Но вот сцена в келье Чудова монастыря.

Пущин заметил, что чтец как-то странно опустил плечи, сгорбился, даже затряс головой. Но он и предвидеть не мог, что друг его в это время чувствовал себя старым монахом-летописцем. Вдруг Пушкин замедлил чтение, начал даже запинаться, потом вовсе замолчал.

   – Чего же ты? – спросил Пущин.

   – Что-то не так, – пробормотал Пушкин.

Он схватил со стола перо, обмакнул его и, разбрызгивая чернила, поспешно сделал поправки, потому что монолог Пимена прерывался не в том месте и не теми словами.


 
Пимен:
Передо мной опять выходят люди,
Уже давно покинувшие мир...
Ещё одно, последнее сказанье...
 

Григорий восклицает: «Борис! Борис! всё пред тобой трепещет...» Нет, нужно было что-то менять, вычёркивать, переставлять...

   – Ну, ты имеешь представление, – сказал Пушкин и отложил тетрадь.

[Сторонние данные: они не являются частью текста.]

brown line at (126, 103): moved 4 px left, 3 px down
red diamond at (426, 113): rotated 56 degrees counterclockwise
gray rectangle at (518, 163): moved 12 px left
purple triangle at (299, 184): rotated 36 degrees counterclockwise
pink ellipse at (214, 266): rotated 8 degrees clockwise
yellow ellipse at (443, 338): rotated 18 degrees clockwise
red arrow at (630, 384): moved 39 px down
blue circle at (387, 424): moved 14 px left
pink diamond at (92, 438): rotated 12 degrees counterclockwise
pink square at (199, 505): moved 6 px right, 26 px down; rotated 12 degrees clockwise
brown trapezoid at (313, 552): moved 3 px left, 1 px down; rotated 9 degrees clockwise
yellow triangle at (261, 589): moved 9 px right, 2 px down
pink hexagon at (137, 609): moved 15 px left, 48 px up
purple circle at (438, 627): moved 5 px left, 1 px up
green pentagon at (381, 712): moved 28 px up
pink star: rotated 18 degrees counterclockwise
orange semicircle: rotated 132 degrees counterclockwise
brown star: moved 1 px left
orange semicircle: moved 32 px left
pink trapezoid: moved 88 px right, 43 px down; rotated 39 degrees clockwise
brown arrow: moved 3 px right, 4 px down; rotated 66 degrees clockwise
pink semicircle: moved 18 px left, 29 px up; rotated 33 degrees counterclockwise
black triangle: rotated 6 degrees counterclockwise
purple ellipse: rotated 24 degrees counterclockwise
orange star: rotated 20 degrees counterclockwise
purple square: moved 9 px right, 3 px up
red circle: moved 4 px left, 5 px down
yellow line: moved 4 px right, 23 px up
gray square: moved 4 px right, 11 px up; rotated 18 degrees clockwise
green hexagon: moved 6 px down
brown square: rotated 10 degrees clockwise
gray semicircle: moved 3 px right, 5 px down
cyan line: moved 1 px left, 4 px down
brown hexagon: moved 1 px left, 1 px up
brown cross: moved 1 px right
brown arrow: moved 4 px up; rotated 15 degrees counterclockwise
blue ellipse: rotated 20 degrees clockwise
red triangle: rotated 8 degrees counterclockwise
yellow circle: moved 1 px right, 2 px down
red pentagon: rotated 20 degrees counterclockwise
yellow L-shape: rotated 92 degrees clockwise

   – Почему же у тебя не рифмовано? – спросил Пущин. – Твои стихи всегда были сладкозвучны...

   – Ведь это трагедия, Жанно, народная эпопея! Рылеев советует: пиши о Пскове. Да я не о Пскове пишу, а о России!

В это время со двора послышалось дребезжание колокольчика.

   – Ах ты Господи! – вскричала Арина Родионовна. – Святой отец приехал!

   – Какой такой? – удивился Пущин.

   – Видишь ли, – объяснил Пушкин, – ведь я под духовным надзором игумена Святогорского монастыря. Так-то! – Вдруг ему в голову пришла забавная мысль. – Знаешь, давай-ка сделаем вид, будто мы читаем духовную книгу. – И он взял в руки потрёпанные Четьи-Минеи.

Арина Родионовна выбежала на крыльцо. В комнату вошёл отец Иона в шубе, из-под которой выглядывала ряса. Няня семенила за ним и кланялась.

   – Не помешаю? – спросил Иона.

   – Отец святой! – Пушкин, Пущин и Арина Родионовна подошли под благословение игумена.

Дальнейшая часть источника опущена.